Global oil price has gone down a few cents as US ramps up Shale production.
Oil prices dipped on Tuesday as the United States continues to pump more crude into an already saturated market. That means Nigerians have something more to worry about this week.
Reuters reports that U.S. West Texas Intermediate (WTI) crude futures were sold at $61.18 a barrel at 0747 GMT, down 18 cents, or 0.3 percent, from their previous close.
Brent crude futures–where Nigeria’s oil is pegged–sold at $64.77 per barrel, down 18 cents, or 0.3 percent.
Both crude benchmarks dropped by around 1 percent in their Monday sessions.
Oil went above $60 a barrel in February and was as high as $67 per barrel in December of 2017.
On January 25 however, oil was trading for $66 per barrel, meaning that this week’s decline has been long in coming.

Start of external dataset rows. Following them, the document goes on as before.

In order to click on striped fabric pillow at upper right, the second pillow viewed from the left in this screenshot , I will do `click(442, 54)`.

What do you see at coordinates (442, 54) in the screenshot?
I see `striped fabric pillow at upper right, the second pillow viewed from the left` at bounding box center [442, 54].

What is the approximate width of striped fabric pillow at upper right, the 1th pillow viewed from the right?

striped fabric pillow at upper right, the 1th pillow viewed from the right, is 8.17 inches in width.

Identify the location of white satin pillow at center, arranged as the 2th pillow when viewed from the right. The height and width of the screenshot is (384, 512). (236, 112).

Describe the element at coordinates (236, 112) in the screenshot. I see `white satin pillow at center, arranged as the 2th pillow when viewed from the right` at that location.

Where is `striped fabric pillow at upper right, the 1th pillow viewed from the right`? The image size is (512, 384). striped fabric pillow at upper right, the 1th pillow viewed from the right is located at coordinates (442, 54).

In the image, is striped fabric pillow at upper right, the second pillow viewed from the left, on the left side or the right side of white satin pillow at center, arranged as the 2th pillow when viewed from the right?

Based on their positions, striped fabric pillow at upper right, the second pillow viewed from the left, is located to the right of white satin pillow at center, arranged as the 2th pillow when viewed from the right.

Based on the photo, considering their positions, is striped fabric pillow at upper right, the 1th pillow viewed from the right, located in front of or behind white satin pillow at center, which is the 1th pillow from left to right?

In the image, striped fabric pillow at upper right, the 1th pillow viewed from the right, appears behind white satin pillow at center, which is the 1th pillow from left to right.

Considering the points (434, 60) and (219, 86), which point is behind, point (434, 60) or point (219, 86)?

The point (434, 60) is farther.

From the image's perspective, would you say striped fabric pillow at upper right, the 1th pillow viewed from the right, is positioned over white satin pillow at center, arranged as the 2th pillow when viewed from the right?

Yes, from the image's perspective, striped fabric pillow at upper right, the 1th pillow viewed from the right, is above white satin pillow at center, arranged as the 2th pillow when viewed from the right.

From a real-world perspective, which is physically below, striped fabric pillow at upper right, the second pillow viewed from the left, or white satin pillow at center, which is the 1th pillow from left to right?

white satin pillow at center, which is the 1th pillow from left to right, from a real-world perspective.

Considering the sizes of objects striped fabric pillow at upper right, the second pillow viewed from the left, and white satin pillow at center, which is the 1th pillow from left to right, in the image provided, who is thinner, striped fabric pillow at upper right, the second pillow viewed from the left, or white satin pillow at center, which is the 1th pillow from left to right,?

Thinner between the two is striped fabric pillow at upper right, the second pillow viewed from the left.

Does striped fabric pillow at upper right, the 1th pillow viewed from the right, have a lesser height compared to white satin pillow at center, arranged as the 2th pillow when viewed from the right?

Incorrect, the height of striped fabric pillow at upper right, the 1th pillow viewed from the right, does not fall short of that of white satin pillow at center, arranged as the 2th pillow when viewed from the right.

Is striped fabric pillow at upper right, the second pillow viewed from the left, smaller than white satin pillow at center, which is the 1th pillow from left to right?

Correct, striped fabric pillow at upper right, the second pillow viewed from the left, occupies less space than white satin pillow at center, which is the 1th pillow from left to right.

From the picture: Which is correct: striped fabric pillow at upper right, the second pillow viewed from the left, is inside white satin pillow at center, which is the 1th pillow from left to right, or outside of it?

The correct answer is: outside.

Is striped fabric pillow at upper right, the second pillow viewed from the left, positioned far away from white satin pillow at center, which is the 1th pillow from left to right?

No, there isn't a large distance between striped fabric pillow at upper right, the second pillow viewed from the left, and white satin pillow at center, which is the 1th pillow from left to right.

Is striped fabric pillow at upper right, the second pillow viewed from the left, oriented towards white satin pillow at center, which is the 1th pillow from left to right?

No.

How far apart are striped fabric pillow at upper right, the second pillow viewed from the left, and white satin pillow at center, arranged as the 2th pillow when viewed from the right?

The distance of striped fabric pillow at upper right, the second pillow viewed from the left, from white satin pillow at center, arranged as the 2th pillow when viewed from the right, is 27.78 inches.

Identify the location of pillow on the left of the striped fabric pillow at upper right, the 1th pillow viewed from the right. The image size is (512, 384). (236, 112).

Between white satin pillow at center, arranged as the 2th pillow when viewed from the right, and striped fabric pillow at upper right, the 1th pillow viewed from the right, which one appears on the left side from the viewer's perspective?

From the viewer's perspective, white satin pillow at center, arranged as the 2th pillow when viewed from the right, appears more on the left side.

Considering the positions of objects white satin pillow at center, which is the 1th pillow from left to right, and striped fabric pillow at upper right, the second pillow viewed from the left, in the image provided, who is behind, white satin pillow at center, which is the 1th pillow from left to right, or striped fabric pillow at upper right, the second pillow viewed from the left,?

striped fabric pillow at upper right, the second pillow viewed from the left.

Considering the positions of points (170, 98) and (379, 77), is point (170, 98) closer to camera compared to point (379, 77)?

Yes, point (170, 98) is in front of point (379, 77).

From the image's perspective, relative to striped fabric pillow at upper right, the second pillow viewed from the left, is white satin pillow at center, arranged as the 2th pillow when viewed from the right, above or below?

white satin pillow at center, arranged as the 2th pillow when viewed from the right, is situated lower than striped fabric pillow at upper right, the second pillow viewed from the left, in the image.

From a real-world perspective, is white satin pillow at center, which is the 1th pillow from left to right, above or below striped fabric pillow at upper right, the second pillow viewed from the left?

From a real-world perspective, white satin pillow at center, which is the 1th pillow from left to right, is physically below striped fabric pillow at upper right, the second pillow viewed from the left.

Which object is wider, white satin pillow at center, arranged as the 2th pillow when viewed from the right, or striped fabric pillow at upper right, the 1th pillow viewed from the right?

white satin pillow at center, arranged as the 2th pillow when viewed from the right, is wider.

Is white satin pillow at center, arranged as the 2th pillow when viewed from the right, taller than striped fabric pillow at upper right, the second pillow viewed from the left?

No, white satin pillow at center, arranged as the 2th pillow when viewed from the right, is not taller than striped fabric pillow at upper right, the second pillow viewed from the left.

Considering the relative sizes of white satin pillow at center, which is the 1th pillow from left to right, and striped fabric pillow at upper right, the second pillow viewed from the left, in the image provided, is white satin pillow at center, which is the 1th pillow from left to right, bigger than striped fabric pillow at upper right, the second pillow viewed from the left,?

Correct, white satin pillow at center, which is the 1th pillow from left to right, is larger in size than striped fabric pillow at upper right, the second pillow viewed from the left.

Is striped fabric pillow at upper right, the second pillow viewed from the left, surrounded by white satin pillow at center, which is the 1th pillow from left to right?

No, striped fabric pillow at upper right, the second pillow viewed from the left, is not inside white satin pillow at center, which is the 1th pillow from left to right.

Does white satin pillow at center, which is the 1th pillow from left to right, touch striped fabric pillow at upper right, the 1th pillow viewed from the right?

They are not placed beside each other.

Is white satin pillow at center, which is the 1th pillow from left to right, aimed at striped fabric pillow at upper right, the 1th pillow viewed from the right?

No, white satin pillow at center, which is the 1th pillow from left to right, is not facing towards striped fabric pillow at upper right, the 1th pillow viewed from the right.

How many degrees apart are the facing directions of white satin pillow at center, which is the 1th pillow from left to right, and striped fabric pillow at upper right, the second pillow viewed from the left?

Oil prices would have plunged even lower if OPEC and Russia hadn’t placed a restraint on production to avoid a glut or oversupply.
The United States Shale Oil production is adding to the oversupply worries for countries like Nigeria where crude oil accounts for over 70 percent of government revenue and a chunk of GDP.
U.S. Shale production is expected to rise above 11 million bpd by late 2018, taking the top spot from Russia, according to the International Energy Agency (IEA).
“Oil prices pulled back yesterday as basic fundamentals of oversupply continued to worry the markets,” said Sukrit Vijayakar, director of energy consultancy Trifecta.
“Oil prices moved lower … after (the) Energy Information Administration published a report that crude production from seven major U.S. shale plays is expected to see a climb,” said Stephen Innes who is head of trading for Asia/Pacific at futures brokerage OANDA in Singapore.
President Muhammadu Buhari and his team have been praying for higher oil prices in order to rebuild dilapidated infrastructure and revive a failing economy.